Avery, qui était armé d’un fusil, s’avança alors vers le Pistolero dûment menotté, crosse en avant.

— Je vais t’apprendre, moi, comment faut s’adresser à un membre de la gentry, si fait ! J’vas t’lui faire sauter les dents d’la bouche, t’as qu’un mot à dire, Fran !

Lengyll le retint d’un air las.

— Sois pas stupide. J’tiens point à l’ramener couché en travers d’la selle, à moins qu’il soille mort.

Avery abaissa son fusil. Lengyll se tourna vers Roland.
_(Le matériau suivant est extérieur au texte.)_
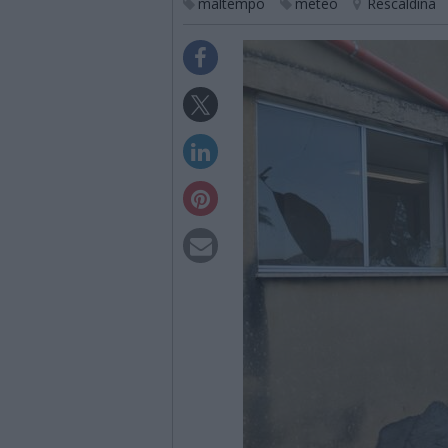
maltempo
meteo
Rescaldina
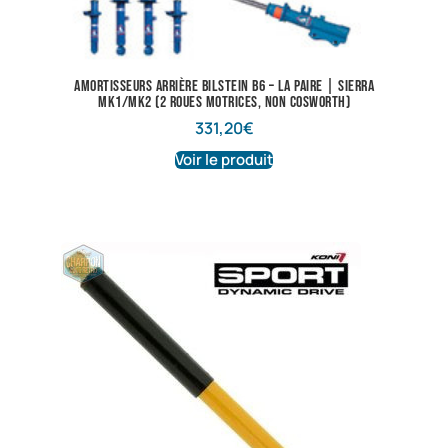
Amortisseurs arrière Bilstein B6 – La paire | Sierra
Mk1/Mk2 (2 roues motrices, non Cosworth)
331,20
€
Voir le produit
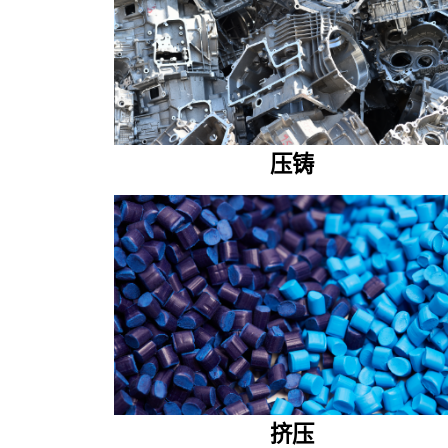
压铸
挤压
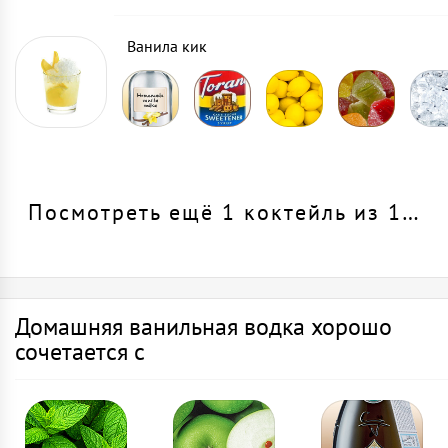
Ванила кик
Посмотреть ещё 1 коктейль из 1…
Домашняя ванильная водка хорошо
сочетается с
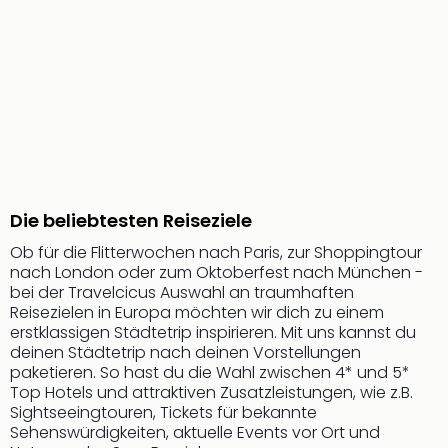
Aqu
Zool
Gar
Berli
alle
Ang
noc
meh
Frei
Hau
Die beliebtesten Reiseziele
Feri
Feri
Ob für die Flitterwochen nach Paris, zur Shoppingtour
Nac
nach London oder zum Oktoberfest nach München -
Dest
bei der Travelcicus Auswahl an traumhaften
Frei
Reisezielen in Europa möchten wir dich zu einem
erstklassigen Städtetrip inspirieren. Mit uns kannst du
Eur
deinen Städtetrip nach deinen Vorstellungen
Frei
paketieren. So hast du die Wahl zwischen 4* und 5*
Deu
Top Hotels und attraktiven Zusatzleistungen, wie z.B.
Freiz
Sightseeingtouren, Tickets für bekannte
Nied
Sehenswürdigkeiten, aktuelle Events vor Ort und
Freiz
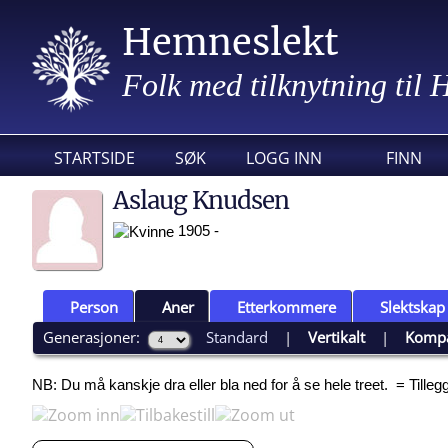
Hemneslekt
Folk med tilknytning til
STARTSIDE
SØK
LOGG INN
FINN
Aslaug Knudsen
1905 -
Person
Aner
Etterkommere
Slektskap
Generasjoner:
Standard
|
Vertikalt
|
Komp
NB: Du må kanskje dra eller bla ned for å se hele treet.
= Tille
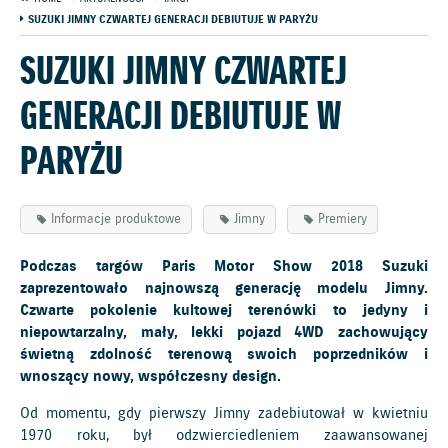
SUZUKI JIMNY CZWARTEJ GENERACJI DEBIUTUJE W PARYŻU
SUZUKI JIMNY CZWARTEJ
GENERACJI DEBIUTUJE W
PARYŻU
Informacje produktowe
Jimny
Premiery
Podczas targów Paris Motor Show 2018 Suzuki
zaprezentowało najnowszą generację modelu Jimny.
Czwarte pokolenie kultowej terenówki to jedyny i
niepowtarzalny, mały, lekki pojazd 4WD zachowujący
świetną zdolność terenową swoich poprzedników i
wnoszący nowy, współczesny design.
Od momentu, gdy pierwszy Jimny zadebiutował w kwietniu
1970 roku, był odzwierciedleniem zaawansowanej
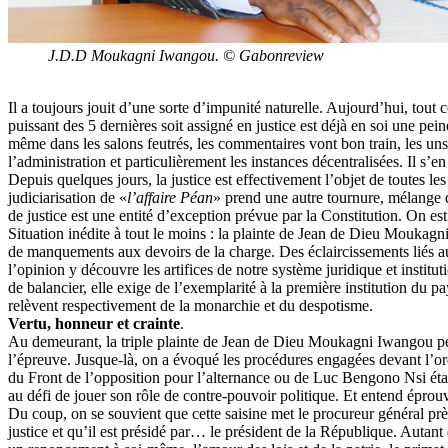
J.D.D Moukagni Iwangou. © Gabonreview
Il a toujours jouit d’une sorte d’impunité naturelle. Aujourd’hui, tout
puissant des 5 dernières soit assigné en justice est déjà en soi une pei
même dans les salons feutrés, les commentaires vont bon train, les uns 
l’administration et particulièrement les instances décentralisées. Il s’e
Depuis quelques jours, la justice est effectivement l’objet de toutes l
judiciarisation de «
l’affaire Péan
» prend une autre tournure, mélange d
de justice est une entité d’exception prévue par la Constitution. On est
Situation inédite à tout le moins : la plainte de Jean de Dieu Moukagn
de manquements aux devoirs de la charge. Des éclaircissements liés au
l’opinion y découvre les artifices de notre système juridique et institu
de balancier, elle exige de l’exemplarité à la première institution du pa
relèvent respectivement de la monarchie et du despotisme.
Vertu, honneur et crainte
.
Au demeurant, la triple plainte de Jean de Dieu Moukagni Iwangou peut 
l’épreuve. Jusque-là, on a évoqué les procédures engagées devant l’ord
du Front de l’opposition pour l’alternance ou de Luc Bengono Nsi étaie
au défi de jouer son rôle de contre-pouvoir politique. Et entend éprou
Du coup, on se souvient que cette saisine met le procureur général pr
justice et qu’il est présidé par… le président de la République. Autant 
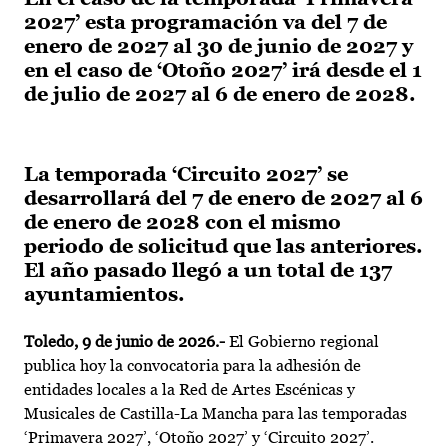
2027’ esta programación va del 7 de
enero de 2027 al 30 de junio de 2027 y
en el caso de ‘Otoño 2027’ irá desde el 1
de julio de 2027 al 6 de enero de 2028.
La temporada ‘Circuito 2027’ se
desarrollará del 7 de enero de 2027 al 6
de enero de 2028 con el mismo
periodo de solicitud que las anteriores.
El año pasado llegó a un total de 137
ayuntamientos.
Toledo, 9 de junio de 2026.-
El Gobierno regional
publica hoy la convocatoria para la adhesión de
entidades locales a la Red de Artes Escénicas y
Musicales de Castilla-La Mancha para las temporadas
‘Primavera 2027’, ‘Otoño 2027’ y ‘Circuito 2027’.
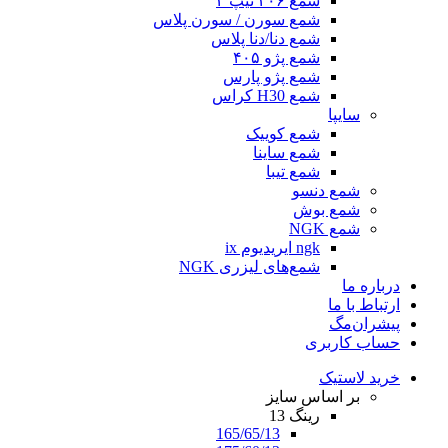
شمع ۲۰۶ تیپ ۲
شمع سورن / سورن پلاس
شمع دنا/دنا پلاس
شمع پژو ۴۰۵
شمع پژو پارس
شمع H30 کراس
سایپا
شمع کوییک
شمع ساینا
شمع تیبا
شمع دنسو
شمع بوش
شمع NGK
ngk ایریدیوم ix
شمع‌های لیزری NGK
درباره ما
ارتباط با ما
پیشران‌مگ
حساب کاربری
خرید لاستیک
بر اساس سایز
رینگ 13
165/65/13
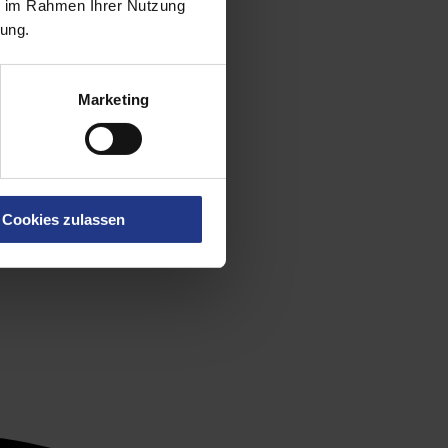
ie im Rahmen Ihrer Nutzung
rung.
Marketing
Cookies zulassen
— Tu vivras point assez vieux pour profiter d’mes conseils, Dearborn, dit-il. Mais j’m’en vas t’en donner un tout d’même : faut toujours être du côté des vainqueurs dans c’monde. Et savoir comment souffle l’vent pour s’apercevoir quand il tourne.

— Tu as oublié le visage de ton père, sale vermine rampante, prononça très clairement Cuthbert.

Cela piqua Lengyll plus au vif que la vanne lancée par Roland sur sa mère — ce que trahit la soudaine coloration de ses joues burinées.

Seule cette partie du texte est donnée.